§ WHAT IS REQUIRED
Retype the entries exactly; omit all pictures.

Saved data entries:
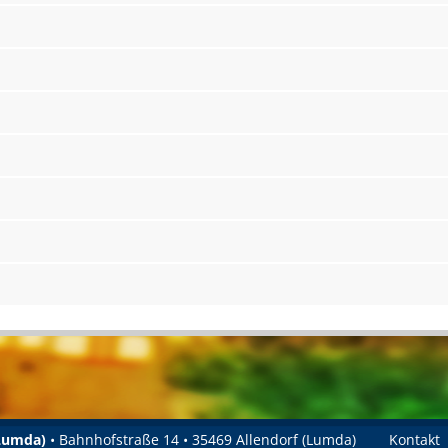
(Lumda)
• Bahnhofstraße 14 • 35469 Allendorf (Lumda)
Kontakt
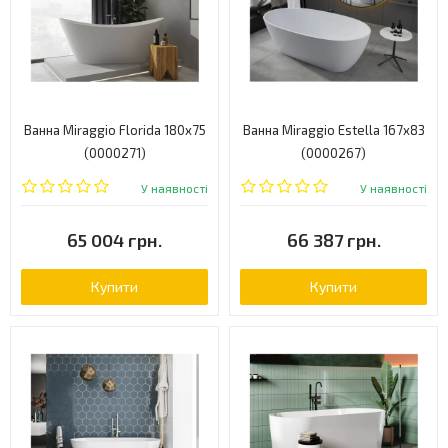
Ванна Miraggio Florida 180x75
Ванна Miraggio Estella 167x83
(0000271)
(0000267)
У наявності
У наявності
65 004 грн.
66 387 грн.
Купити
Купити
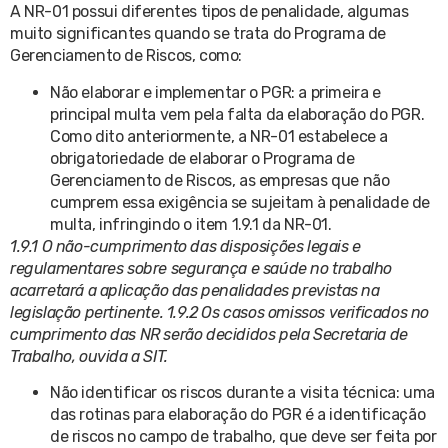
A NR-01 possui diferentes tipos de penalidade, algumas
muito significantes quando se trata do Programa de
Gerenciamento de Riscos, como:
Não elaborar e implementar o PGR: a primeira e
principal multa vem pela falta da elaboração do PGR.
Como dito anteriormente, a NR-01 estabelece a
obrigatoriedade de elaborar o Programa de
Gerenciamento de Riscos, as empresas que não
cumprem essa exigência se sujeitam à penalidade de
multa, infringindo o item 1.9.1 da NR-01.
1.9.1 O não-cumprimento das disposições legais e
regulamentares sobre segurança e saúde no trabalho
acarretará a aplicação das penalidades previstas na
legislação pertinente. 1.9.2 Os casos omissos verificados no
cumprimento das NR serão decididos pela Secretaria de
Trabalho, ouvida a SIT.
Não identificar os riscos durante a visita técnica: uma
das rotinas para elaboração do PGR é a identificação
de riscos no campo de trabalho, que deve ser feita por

§ WRITTEN REPLY
(Lumda)
• Bahnhofstraße 14 • 35469 Allendorf (Lumda)
Kontakt
Ванна Miraggio Florida 180x75
Ванна Miraggio Estella 167x83
(0000271)
(0000267)
У наявності
У наявності
65 004 грн.
66 387 грн.
Купити
Купити
A NR-01 possui diferentes tipos de penalidade, algumas
muito significantes quando se trata do Programa de
Gerenciamento de Riscos, como:
Não elaborar e implementar o PGR: a primeira e
principal multa vem pela falta da elaboração do PGR.
Como dito anteriormente, a NR-01 estabelece a
obrigatoriedade de elaborar o Programa de
Gerenciamento de Riscos, as empresas que não
cumprem essa exigência se sujeitam à penalidade de
multa, infringindo o item 1.9.1 da NR-01.
1.9.1 O não-cumprimento das disposições legais e
regulamentares sobre segurança e saúde no trabalho
acarretará a aplicação das penalidades previstas na
legislação pertinente. 1.9.2 Os casos omissos verificados no
cumprimento das NR serão decididos pela Secretaria de
Trabalho, ouvida a SIT.
Não identificar os riscos durante a visita técnica: uma
das rotinas para elaboração do PGR é a identificação
de riscos no campo de trabalho, que deve ser feita por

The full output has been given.